Yes. That's true if you don't count the failures of George W. Bush and those of his chief enabler, Richard Bruce "Dick" Cheney. Cheney's borrowing of Churchillian cadences ends their resemblance. Churchill, for all his flaws, did succeed in helping to win his last war. And after a long career when he was known for his bellicose preferences, Churchill at last declared, "Jaw, jaw, is always better than war, war". Not so Dick Cheney. He would like to see the US resume its military engagement with the Arab countries. Like the other neo-cons who promoted the Iraq disaster as something easy, quick and able to be done on the cheap - "Iraqi oil will pay for it" - Cheney's over-the-top criticisms of Obama's policies represent an unprecedented political attack by a former administration on a succeeding one. The custom had been for former presidents and vice-presidents to retire to oblivion, write memoirs and garner funds to build themselves a library and otherwise remain silent as George W. Bush has done.
What can Cheney's motives be in speaking out? Prior to his WSJ op-ed, Cheney had been involved in his daughter Liz's failed campaign to take the place in the US Senate of an old family friend, Mike Enzi of Wyoming. In the process, Liz Cheney tried to overcome charges of being insufficiently conservative by throwing her lesbian sister, Mary, under a bus, in attacking gay marriage.

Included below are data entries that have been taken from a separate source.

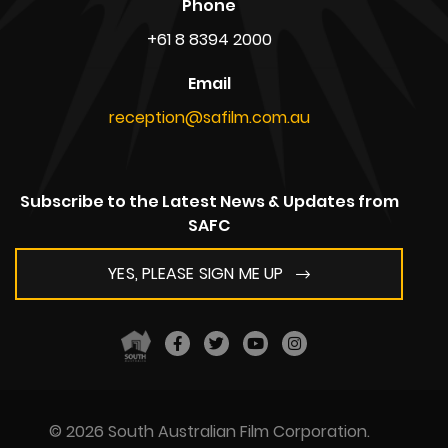
Phone
+61 8 8394 2000
Email
reception@safilm.com.au
Subscribe to the Latest News & Updates from
SAFC
YES, PLEASE SIGN ME UP
© 2026 South Australian Film Corporation.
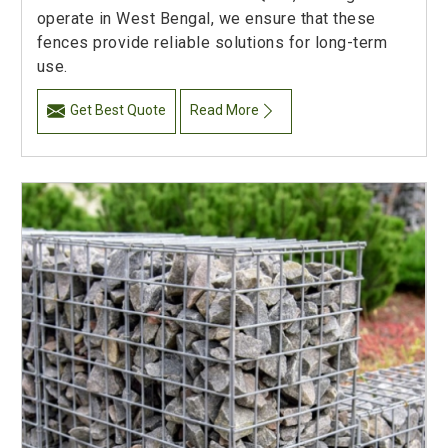
operate in West Bengal, we ensure that these
fences provide reliable solutions for long-term
use.
Get Best Quote
Read More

Dick Cheney, campaigning for Liz, was forced to choose between his daughters, thus creating a very public rupture in the politically required picture of happy family life.
It's got to be a come-down for anyone to resume near-normal life after having been at the centre of power. It's relatively easy for an exited administration official to criticise the succeeding one. It just isn't done. In the case of Cheney and Bush there is a particular frisson to the criticism. Bush left the White House with an approval rating of 23 per cent, one of the lowest ever for a President, and he remains the butt of late-night comedians' jokes. Cheney is held in even lower esteem in the minds of Americans.
Cheney's recommendations to engage US forces militarily in Middle East conflicts runs completely counter to the prevailing political winds in the US with 64 per cent of Americans strongly opposed - largely in response to Cheney's previous work in Iraq.
Cheney's claim is that by the time he left office Iraq was stable and peaceful. Tell that to the victims of the monthly bombings that have continued.
Better yet is Cheney's contention that Obama should have stationed 20,000 residual forces in Iraq and not completely withdrawn in 2011. That may be a subtle stab at his ex-boss, George W. Bush, who in December 2008 signed an agreement with Iraq which specified just that, withdrawal in 2011 with no residual forces.
The question is why anyone would listen to someone who has been so wrong about so much for so long.